Le précédent russe hante désormais certains décideurs européens : pendant des années, l’Europe avait considéré sa dépendance énergétique à Moscou comme un simple sujet économique. Avant de découvrir brutalement qu’elle avait créé une vulnérabilité géopolitique majeure. De plus en plus d’élus européens commencent à faire le parallèle avec le Mercosur.
Le spectre d’un « cartel alimentaire »
L’autre sujet devenu explosif concerne la concentration du marché. Plusieurs analyses relayées ces dernières semaines alertent sur le fait qu’une part significative des futurs flux de viande vers l’Europe pourrait être captée par quelques géants brésiliens comme JBS.
Autrement dit : l’Europe pourrait devenir dépendante non pas d’un marché concurrentiel, mais d’acteurs extrêmement concentrés disposant d’une puissance financière et logistique gigantesque.

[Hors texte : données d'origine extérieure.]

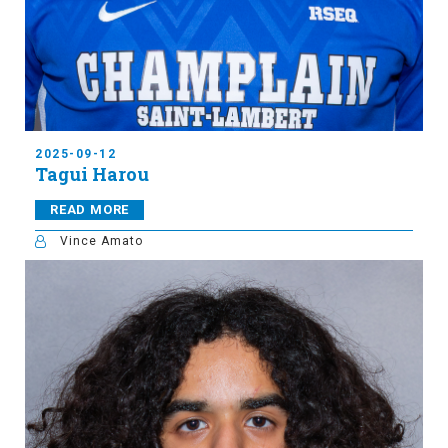
2025-09-12
Tagui Harou
READ MORE
Vince Amato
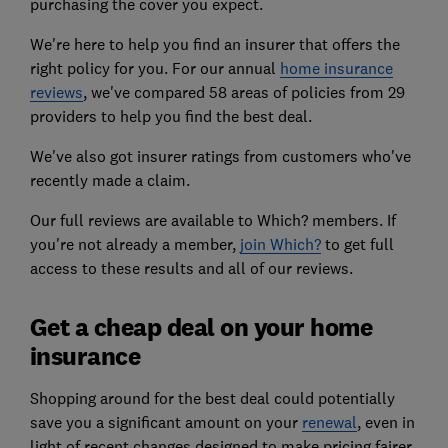
purchasing the cover you expect.
We're here to help you find an insurer that offers the
right policy for you. For our annual
home insurance
reviews
, we've compared 58 areas of policies from 29
providers to help you find the best deal.
We've also got insurer ratings from customers who've
recently made a claim.
Our full reviews are available to Which? members. If
you're not already a member,
join Which?
to get full
access to these results and all of our reviews.
Get a cheap deal on your home
insurance
Shopping around for the best deal could potentially
save you a significant amount on your
renewal
, even in
light of recent changes designed to make pricing fairer.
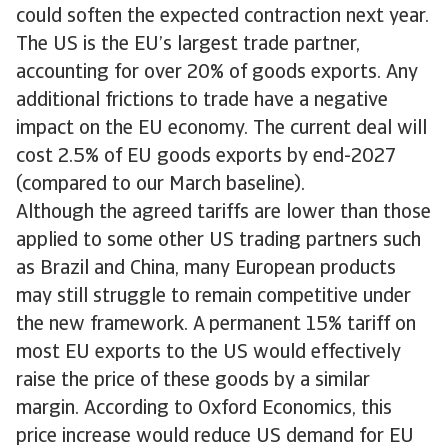
could soften the expected contraction next year.
The US is the EU’s largest trade partner,
accounting for over 20% of goods exports. Any
additional frictions to trade have a negative
impact on the EU economy. The current deal will
cost 2.5% of EU goods exports by end-2027
(compared to our March baseline).
Although the agreed tariffs are lower than those
applied to some other US trading partners such
as Brazil and China, many European products
may still struggle to remain competitive under
the new framework. A permanent 15% tariff on
most EU exports to the US would effectively
raise the price of these goods by a similar
margin. According to Oxford Economics, this
price increase would reduce US demand for EU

C’est précisément cette idée qui commence à provoquer un basculement à Bruxelles. Car derrière les questions sanitaires officiellement mises en avant se cache une inquiétude beaucoup plus profonde : celle de voir émerger une forme de dépendance alimentaire stratégique vis-à-vis d’empires industriels étrangers capables d’influencer les prix, les volumes et potentiellement une partie du marché européen lui-même.
Le sujet devient d’autant plus inflammable que les éleveurs et agriculteurs européens subissent déjà des contraintes environnementales, sanitaires et sociales parmi les plus strictes au monde.
Plus de 150 millions de pots-de-vin, entre Lula et Dilma Rousseff ?
Ce qui était encore présenté il y a quelques mois comme un débat technique sur le commerce international devient progressivement une crise politique européenne majeure. La vidéo des frères Batista, qui montre les aveux de l’un des frères affirmant avoir versé près de 100 millions de dollars à Lula et à l’ex-présidente de gauche Dilma Rousseff, agit comme un révélateur brutal.
Elle remet des visages, des réseaux et des soupçons derrière un système que beaucoup à Bruxelles préféraient considérer comme purement économique. Et surtout, elle arrive au pire moment possible.
Car si de nouvelles révélations venaient à surgir au Brésil dans les prochains mois, l’Union européenne pourrait être accusée d’avoir non seulement ignoré les signaux d’alerte, mais d’avoir contribué à renforcer des groupes déjà soupçonnés d’avoir construit leur puissance grâce à des relations troubles avec le pouvoir politique.
C’est précisément ce risque réputationnel et politique qui semble désormais provoquer la panique au sein d’une partie des institutions européennes. Officiellement, Bruxelles parle de normes vétérinaires. En réalité, le sujet est devenu beaucoup plus vaste : personne, au cœur des institutions européennes, ne veut être associé demain à un éventuel « scandale Batista » continental.